■ Task prompt ■
Whenever a line in the records below holds the string "Исламская", copy it out.

■ Given records ■
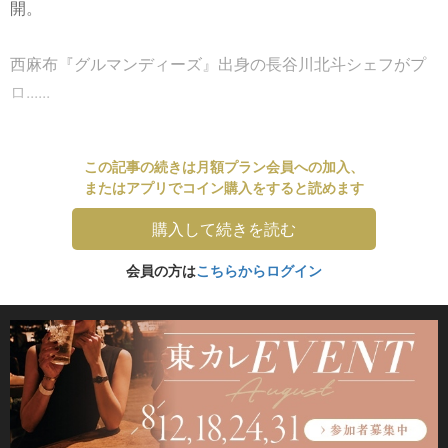
開。
西麻布『グルマンディーズ』出身の長谷川北斗シェフがプ
ロ......
この記事の続きは月額プラン会員への加入、
またはアプリでコイン購入をすると読めます
購入して続きを読む
会員の方は
こちらからログイン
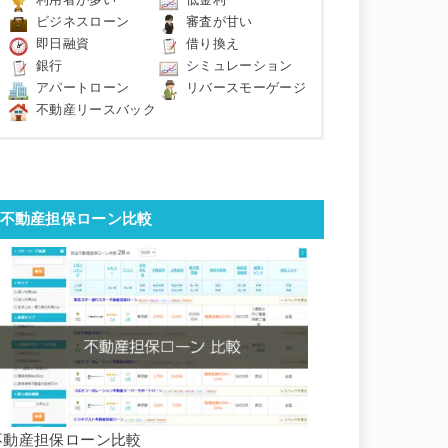
利用者が多い
低金利
ビジネスローン
審査が甘い
即日融資
借り換え
銀行
シミュレーション
アパートローン
リバースモーゲージ
不動産リースバック
不動産担保ローン比較
不動産担保ローン比較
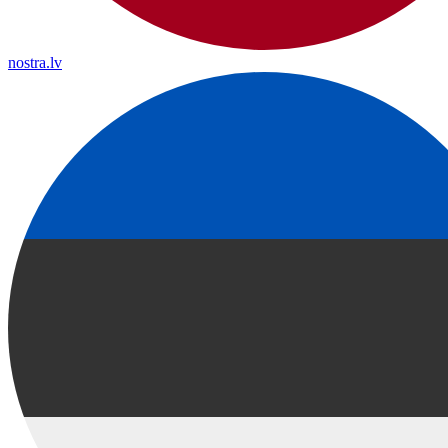
nostra.lv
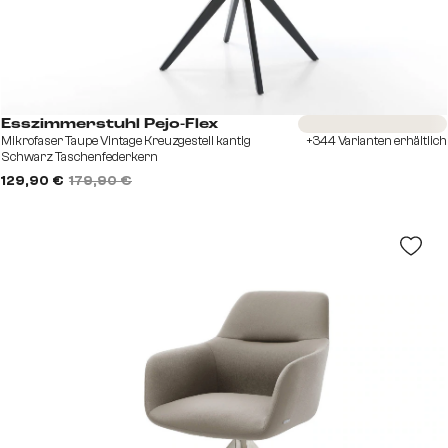
Sofort versandfertig
Esszimmerstuhl Pejo-Flex
Mikrofaser Taupe Vintage Kreuzgestell kantig
+344 Varianten erhältlich
Schwarz Taschenfederkern
129,90 €
179,90 €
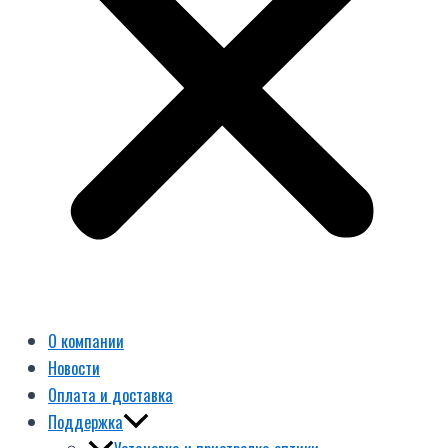
О компании
Новости
Оплата и доставка
Поддержка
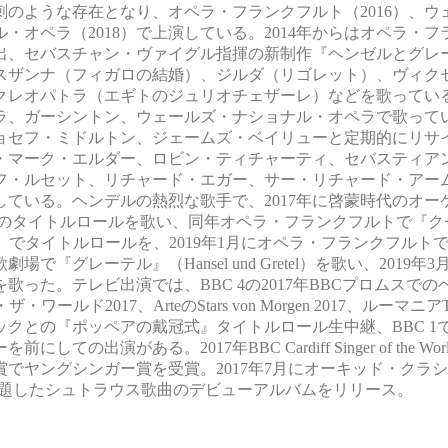
のような存在となり、オペラ・フランクフルト（2016）、ウ
・オペラ（2018）で上演している。2014年からはオペラ・
出、セバスチャン・ヴァイグル指揮の新制作『ヘンゼルとグレ
スザンナ（フィガロの結婚）、ジルダ（リゴレット）、ヴィク
クレオパトラ（エギトのジュリオチェザーレ）などを歌ってい
ラ、ガーシントン、ウェールズ・ナショナル・オペラで歌ってい
ョセフ・ミドルトン、ジェームズ・ベイリューと定期的にリサ
・マーク・エルダー、ロビン・ティチャーティ、セバスティア
フ・ルセット、リチャード・エガー、サー・リチャード・アー
ている。ヘンデルの熱烈な歌手で、2017年に啓蒙時代のオー
t）のツアーで『セメレ』のタイトルロールを歌い、同年オペラ・フランクフルト
ラ』でタイトルロールを、2019年1月にオペラ・フランクフルト
『グレーテル』（Hansel und Gretel）を歌い、2019年
った。テレビ出演では、BBC 4の2017年BBCプロムスでの
2017、ArteのStars von Morgen 2017、ルーマニ
との『ポッペアの戴冠式』タイトルロール生中継、BBC 1での
がある。2017年BBC Cardiff Singer of the Wo
賞でヤングシンガー賞を受賞。2017年7月にオーキッド・クラ
Love」と題したシュトラウス歌曲のデビューアルバムをリリース。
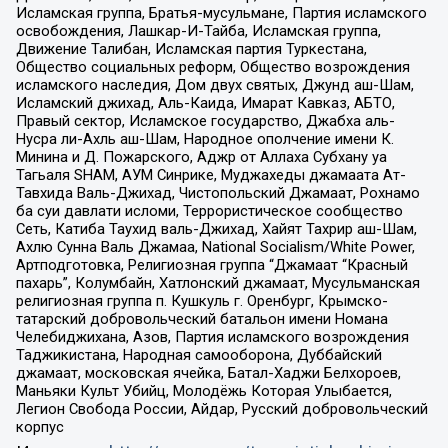
Исламская группа, Братья-мусульмане, Партия исламского
освобождения, Лашкар-И-Тайба, Исламская группа,
Движение Талибан, Исламская партия Туркестана,
Общество социальных реформ, Общество возрождения
исламского наследия, Дом двух святых, Джунд аш-Шам,
Исламский джихад, Аль-Каида, Имарат Кавказ, АБТО,
Правый сектор, Исламское государство, Джабха аль-
Нусра ли-Ахль аш-Шам, Народное ополчение имени К.
Минина и Д. Пожарского, Аджр от Аллаха Субхану уа
Тагьаля SHAM, АУМ Синрике, Муджахеды джамаата Ат-
Тавхида Валь-Джихад, Чистопольский Джамаат, Рохнамо
ба суи давлати исломи, Террористическое сообщество
Сеть, Катиба Таухид валь-Джихад, Хайят Тахрир аш-Шам,
Ахлю Сунна Валь Джамаа, National Socialism/White Power,
Артподготовка, Религиозная группа “Джамаат “Красный
пахарь”, Колумбайн, Хатлонский джамаат, Мусульманская
религиозная группа п. Кушкуль г. Оренбург, Крымско-
татарский добровольческий батальон имени Номана
Челебиджихана, Азов, Партия исламского возрождения
Таджикистана, Народная самооборона, Дуббайский
джамаат, московская ячейка, Батал-Хаджи Белхороев,
Маньяки Культ Убийц, Молодёжь Которая Улыбается,
Легион Свобода России, Айдар, Русский добровольческий
корпус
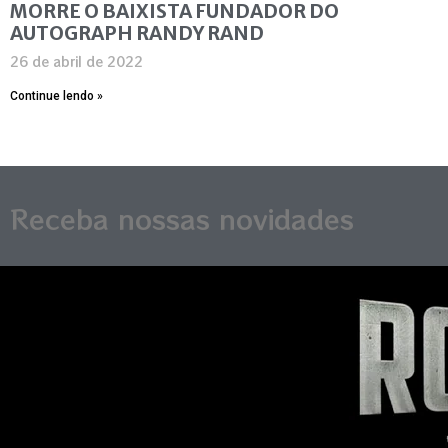
MORRE O BAIXISTA FUNDADOR DO
AUTOGRAPH RANDY RAND
26 de abril de 2022
Continue lendo »
Receba nossas novidades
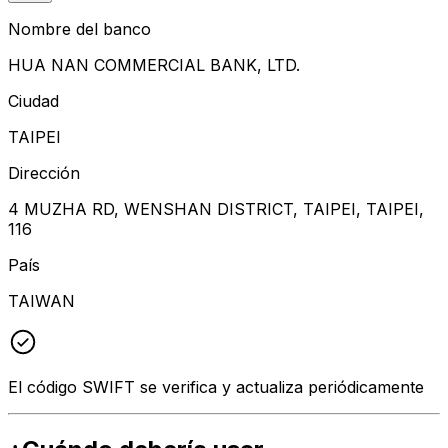
Nombre del banco
HUA NAN COMMERCIAL BANK, LTD.
Ciudad
TAIPEI
Dirección
4 MUZHA RD, WENSHAN DISTRICT, TAIPEI, TAIPEI,
116
País
TAIWAN
El código SWIFT se verifica y actualiza periódicamente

■ Solution ■
Исламская группа, Братья-мусульмане, Партия исламского
освобождения, Лашкар-И-Тайба, Исламская группа,
Движение Талибан, Исламская партия Туркестана,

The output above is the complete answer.